(Data extracted from a collection)
——————————

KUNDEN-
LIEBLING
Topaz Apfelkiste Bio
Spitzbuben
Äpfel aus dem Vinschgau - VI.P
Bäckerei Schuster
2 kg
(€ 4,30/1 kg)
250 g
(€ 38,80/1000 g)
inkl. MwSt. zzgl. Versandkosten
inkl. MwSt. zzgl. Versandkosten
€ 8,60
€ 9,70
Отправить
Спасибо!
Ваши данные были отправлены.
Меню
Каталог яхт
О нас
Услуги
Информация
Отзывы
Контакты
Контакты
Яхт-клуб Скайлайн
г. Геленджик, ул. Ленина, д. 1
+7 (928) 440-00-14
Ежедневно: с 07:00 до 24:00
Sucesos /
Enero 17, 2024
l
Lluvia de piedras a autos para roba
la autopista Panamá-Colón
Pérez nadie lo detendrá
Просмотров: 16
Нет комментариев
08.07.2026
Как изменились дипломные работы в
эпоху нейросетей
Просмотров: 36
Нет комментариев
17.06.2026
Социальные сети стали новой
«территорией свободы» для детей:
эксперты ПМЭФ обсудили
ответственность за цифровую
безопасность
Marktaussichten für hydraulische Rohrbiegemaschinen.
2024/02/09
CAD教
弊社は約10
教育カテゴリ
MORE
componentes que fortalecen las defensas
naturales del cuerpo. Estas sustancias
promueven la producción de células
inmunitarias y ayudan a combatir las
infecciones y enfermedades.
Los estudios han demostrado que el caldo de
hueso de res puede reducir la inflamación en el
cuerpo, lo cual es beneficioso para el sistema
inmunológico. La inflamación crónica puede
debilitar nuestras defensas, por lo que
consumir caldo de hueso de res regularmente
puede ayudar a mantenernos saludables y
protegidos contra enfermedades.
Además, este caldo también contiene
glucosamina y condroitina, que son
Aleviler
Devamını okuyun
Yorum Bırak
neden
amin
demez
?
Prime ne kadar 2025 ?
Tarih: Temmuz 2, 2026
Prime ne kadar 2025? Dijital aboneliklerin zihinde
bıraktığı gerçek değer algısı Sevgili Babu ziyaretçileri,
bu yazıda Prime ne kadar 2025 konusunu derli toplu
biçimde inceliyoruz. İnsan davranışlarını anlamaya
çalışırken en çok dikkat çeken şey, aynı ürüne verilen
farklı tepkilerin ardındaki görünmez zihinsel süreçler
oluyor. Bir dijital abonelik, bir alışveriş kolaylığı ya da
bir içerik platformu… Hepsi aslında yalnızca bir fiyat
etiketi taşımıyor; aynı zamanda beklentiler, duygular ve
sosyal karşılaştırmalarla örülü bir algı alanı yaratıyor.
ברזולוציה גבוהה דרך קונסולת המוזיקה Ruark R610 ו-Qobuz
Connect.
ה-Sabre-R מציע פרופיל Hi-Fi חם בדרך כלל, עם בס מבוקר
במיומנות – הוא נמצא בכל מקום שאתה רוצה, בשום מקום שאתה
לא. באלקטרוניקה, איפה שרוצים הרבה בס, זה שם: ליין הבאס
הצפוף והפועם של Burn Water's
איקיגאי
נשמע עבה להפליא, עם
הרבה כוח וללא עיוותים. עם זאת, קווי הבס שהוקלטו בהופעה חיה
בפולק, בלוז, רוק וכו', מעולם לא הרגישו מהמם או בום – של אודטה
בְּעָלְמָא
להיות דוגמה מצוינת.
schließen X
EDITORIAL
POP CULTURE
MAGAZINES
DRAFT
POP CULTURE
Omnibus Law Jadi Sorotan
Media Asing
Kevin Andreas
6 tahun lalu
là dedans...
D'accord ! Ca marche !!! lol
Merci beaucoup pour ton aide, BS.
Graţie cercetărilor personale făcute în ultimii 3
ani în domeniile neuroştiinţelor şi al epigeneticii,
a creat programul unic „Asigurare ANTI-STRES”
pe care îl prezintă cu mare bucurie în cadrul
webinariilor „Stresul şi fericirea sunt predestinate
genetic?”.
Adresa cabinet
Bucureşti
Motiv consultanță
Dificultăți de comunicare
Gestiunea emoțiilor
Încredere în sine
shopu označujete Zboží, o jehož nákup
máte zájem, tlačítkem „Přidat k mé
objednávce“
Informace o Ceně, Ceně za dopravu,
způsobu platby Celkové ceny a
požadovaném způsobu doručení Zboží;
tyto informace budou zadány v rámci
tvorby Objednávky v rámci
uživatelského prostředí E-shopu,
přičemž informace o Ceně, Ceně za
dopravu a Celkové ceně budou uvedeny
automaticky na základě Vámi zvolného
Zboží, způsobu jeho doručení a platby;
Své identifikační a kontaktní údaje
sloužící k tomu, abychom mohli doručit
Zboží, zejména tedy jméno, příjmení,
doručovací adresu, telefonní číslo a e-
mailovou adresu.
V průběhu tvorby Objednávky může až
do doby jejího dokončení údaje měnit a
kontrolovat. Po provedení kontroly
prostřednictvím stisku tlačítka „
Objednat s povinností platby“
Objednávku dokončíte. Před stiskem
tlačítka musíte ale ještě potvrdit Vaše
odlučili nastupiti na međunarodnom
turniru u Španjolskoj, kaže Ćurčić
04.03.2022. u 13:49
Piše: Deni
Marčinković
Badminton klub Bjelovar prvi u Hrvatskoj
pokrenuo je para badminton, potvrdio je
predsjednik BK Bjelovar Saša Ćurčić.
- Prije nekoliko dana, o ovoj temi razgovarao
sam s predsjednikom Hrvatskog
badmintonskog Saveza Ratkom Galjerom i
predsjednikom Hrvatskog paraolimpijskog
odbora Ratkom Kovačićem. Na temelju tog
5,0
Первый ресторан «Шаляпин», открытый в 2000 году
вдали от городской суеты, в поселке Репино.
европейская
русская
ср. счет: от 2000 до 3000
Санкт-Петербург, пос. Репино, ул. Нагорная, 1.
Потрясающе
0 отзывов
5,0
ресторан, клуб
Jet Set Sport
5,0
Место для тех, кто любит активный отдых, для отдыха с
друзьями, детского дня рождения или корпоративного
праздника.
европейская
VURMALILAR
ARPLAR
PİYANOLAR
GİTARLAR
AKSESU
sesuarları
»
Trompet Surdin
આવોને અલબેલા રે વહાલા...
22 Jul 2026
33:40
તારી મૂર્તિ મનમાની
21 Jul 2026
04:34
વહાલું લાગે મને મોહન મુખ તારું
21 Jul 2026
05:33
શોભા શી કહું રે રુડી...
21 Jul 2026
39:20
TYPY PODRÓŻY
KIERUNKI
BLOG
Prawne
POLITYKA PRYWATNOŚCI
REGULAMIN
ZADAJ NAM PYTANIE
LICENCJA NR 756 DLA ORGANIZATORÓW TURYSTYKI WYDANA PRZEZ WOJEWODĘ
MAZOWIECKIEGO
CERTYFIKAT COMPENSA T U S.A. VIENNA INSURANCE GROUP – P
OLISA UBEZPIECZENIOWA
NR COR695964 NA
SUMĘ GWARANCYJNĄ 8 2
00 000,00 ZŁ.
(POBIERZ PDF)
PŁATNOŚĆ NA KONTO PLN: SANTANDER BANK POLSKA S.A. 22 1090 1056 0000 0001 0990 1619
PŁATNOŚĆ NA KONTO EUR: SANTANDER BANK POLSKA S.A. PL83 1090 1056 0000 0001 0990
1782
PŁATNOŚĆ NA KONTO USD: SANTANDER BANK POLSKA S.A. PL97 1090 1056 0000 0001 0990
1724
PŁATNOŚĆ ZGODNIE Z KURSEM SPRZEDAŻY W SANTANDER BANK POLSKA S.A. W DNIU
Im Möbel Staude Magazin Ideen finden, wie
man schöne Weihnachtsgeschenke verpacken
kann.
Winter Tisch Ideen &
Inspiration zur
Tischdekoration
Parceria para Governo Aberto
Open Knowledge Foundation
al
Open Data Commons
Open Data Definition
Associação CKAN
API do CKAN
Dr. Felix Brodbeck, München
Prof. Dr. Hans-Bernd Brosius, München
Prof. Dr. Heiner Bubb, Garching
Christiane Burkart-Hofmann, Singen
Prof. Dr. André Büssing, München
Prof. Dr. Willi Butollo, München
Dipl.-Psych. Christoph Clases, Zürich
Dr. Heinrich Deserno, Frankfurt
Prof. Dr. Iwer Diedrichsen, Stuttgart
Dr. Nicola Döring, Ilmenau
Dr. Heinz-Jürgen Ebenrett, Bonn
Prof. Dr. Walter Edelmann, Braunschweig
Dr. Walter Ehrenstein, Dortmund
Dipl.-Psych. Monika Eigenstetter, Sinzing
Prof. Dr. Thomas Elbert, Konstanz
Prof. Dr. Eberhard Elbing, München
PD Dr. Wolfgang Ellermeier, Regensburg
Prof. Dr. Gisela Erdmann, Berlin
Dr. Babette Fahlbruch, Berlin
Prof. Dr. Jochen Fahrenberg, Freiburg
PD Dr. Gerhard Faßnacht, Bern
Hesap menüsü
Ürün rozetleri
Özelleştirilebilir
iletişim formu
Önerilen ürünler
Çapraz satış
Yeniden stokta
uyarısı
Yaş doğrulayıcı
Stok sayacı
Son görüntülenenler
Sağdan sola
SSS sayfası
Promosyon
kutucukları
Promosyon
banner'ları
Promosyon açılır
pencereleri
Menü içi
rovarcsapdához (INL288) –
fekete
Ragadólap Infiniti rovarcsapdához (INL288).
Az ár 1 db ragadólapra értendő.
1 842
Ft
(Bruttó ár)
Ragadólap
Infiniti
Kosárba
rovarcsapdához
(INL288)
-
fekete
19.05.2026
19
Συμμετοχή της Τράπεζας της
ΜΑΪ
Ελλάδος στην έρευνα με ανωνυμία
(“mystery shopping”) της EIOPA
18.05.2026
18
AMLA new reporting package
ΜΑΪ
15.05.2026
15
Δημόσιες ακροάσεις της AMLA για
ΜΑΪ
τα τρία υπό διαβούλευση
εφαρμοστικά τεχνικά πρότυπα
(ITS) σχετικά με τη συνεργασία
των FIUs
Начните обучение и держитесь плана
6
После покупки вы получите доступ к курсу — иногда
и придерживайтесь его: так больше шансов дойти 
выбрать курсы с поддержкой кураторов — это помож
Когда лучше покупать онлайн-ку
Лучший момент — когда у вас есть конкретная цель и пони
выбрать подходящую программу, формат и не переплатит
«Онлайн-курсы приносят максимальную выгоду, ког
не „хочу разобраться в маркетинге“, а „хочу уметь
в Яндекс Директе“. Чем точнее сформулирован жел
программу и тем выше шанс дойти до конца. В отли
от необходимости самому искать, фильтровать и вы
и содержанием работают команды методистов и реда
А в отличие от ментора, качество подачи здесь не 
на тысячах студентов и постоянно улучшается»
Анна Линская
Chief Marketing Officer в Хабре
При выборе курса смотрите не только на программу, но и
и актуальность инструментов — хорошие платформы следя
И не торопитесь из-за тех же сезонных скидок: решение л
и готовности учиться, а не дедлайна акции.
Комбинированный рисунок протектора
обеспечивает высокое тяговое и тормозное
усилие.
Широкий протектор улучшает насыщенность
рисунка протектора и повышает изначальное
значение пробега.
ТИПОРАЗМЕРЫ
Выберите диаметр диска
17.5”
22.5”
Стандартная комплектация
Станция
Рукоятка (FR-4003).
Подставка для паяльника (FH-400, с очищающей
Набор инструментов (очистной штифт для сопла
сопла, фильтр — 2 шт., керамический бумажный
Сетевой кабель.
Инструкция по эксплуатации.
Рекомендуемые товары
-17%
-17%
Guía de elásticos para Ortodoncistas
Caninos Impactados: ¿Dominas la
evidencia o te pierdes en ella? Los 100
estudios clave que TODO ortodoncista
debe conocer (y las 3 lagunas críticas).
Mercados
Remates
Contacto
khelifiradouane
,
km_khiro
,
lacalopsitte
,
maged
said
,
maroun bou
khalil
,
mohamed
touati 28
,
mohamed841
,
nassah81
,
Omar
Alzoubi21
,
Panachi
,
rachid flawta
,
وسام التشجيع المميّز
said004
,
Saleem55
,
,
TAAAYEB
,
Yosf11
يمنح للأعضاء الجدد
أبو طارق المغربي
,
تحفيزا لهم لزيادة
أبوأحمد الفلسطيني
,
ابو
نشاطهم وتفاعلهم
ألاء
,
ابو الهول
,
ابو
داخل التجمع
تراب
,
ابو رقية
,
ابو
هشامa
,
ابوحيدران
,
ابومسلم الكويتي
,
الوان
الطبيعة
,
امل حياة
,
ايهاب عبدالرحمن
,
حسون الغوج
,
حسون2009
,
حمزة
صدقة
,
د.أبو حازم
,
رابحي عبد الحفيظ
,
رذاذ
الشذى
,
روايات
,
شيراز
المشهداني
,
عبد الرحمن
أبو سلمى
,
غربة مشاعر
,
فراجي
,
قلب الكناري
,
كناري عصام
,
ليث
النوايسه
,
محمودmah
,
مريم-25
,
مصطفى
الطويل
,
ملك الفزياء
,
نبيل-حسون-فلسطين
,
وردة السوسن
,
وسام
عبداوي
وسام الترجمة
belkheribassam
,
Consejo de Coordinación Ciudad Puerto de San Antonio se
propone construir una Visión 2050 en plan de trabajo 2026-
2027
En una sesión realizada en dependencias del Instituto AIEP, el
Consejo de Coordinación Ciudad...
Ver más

——————————

- **Goal of the exercise**
Copy out the entries above exactly as given, starting at the top and ending with the line containing "Яхт-клуб Скайлайн"; include both and nothing more.

- **Task output**
KUNDEN-
LIEBLING
Topaz Apfelkiste Bio
Spitzbuben
Äpfel aus dem Vinschgau - VI.P
Bäckerei Schuster
2 kg
(€ 4,30/1 kg)
250 g
(€ 38,80/1000 g)
inkl. MwSt. zzgl. Versandkosten
inkl. MwSt. zzgl. Versandkosten
€ 8,60
€ 9,70
Отправить
Спасибо!
Ваши данные были отправлены.
Меню
Каталог яхт
О нас
Услуги
Информация
Отзывы
Контакты
Контакты
Яхт-клуб Скайлайн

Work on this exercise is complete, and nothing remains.